Los jardines perdidos de Chauvín

José Francisco Chauvín fue el florista de la aristocracia en las primeras décadas del siglo XX. Explotó un predio de 18 hectáreas en la zona del actual Hospital Privado de Comunidad. Allí levantó su casa y montó una obra maestra del paisajismo. El barrio, que lleva su nombre, guarda algunos recuerdos de aquellos jardines perdidos.

Una serie de fotos recibidas en el marco del proyecto Fotos de Familia nos recuerdan que hubo en la ciudad un lugar paradisíaco llamado Villa Chauvín.

El arquitecto Roberto Cova -con sus años de investigación y su memoria- nos ayuda a reconstruir la historia de aquel lugar y de su artífice, un florista que alcanzó el esplendor y tuvo un final trágico.

"Se llamaba José Francisco Chauvín -dice Cova- y sabemos que era uruguayo e hijo de franceses. Llegó a Buenos Aires, aparentemente empezó de abajo y prosperó porque era un visionario".

El comienzo de la historia de Chauvín en Mar del Plata debe ubicarse, según Cova, en la primera década del siglo XX, cuando compró 18 hectáreas delimitadas por las calles Juan B Justo, Matheu, Córdoba y una línea imaginaria entre Hipólito Yrigoyen y Mitre.

Allí Chauvín, que contrajo enlace pero no tuvo hijos, construyó su residencia y, además de cultivar flores, trazó jardines paradisíacos ornamentados con fuentes y esculturas.

"Chauvín -dice Cova- era un visionario. Realizaba lo que se denomina "cultivo forzado". Para ello había instalado calderas que llevaban calor a los viveros por túneles subterráneos".

Además, tenía un local de venta de flores naturales en la Rambla Lasalle, la última de madera antes de la inauguración de la Bristol en 1913.

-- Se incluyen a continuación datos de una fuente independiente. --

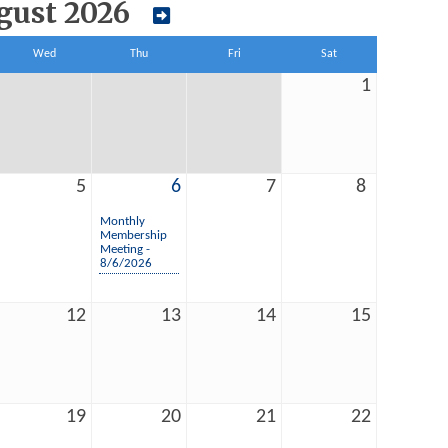
gust 2026
Wed
Thu
Fri
Sat
1
5
6
7
8
Monthly
Membership
Meeting -
8/6/2026
12
13
14
15
19
20
21
22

"La gente que deseaba visitar Villa Chauvín tenía que anotarse en dicho local y luego se la invitaba, previa selección. Se dice que el presidente Marcelo Torcuato de Alvear y su esposa Regina iban a tomar el té a los jardines de Chauvín", comenta Cova.

Además, el próspero florista tenía su local en pleno centro de la metrópoli, ya que en aquellos años era el abastecedor de la aristocracia porteña.

Cova apunta que "todos los días a las 18 salía de Mar del Plata el "tren del pescado". Una formación ferroviaria llegaba desde el puerto hasta la estación del ferrocarril con la carga de pescado que era despachada hacia Buenos Aires. Ese tren tenía vía libre, y en uno de sus vagones iban las flores de Chauvín, debidamente acondicionadas y humectadas para que llegaran frescas a Buenos Aires".

Cuando a principios de la década del '30 comenzó a tomar cuerpo el proyecto de la ruta entre Mar del Plata y Buenos Aires, Chauvín se mostró entusiasmado con un proyecto que jamás llegó a realizar: el trazado de grandes jardines y parques a lo largo del camino.

Cova recuerda que Chauvín se suicidó en 1935 por causas que sólo se conocen con grado de presunción. Los terrenos fueron loteados y dieron lugar a otras historias que Cova relata con abundancia de detalles pintorescos

La residencia del florista fue demolida y en el predio avanzó la obra del Hospital Privado de Comunidad. Cova fija sus últimos recuerdos del lugar en la década del '60.

Los árboles centenarios que hoy embellecen los parques que subsisten en la zona fueron sembrados por Chauvín. Las esculturas y maceteros del Jardín Azul y Rojo -así se llamaban, de acuerdo a la tonalidad de la vegetación- salieron de aquel paraíso para ornamentar plazas de la ciudad. Y el barrio heredó el nombre de aquel hombre que soñaba con parques y jardines a la vera del camino entre Mar del Plata y Buenos Aires.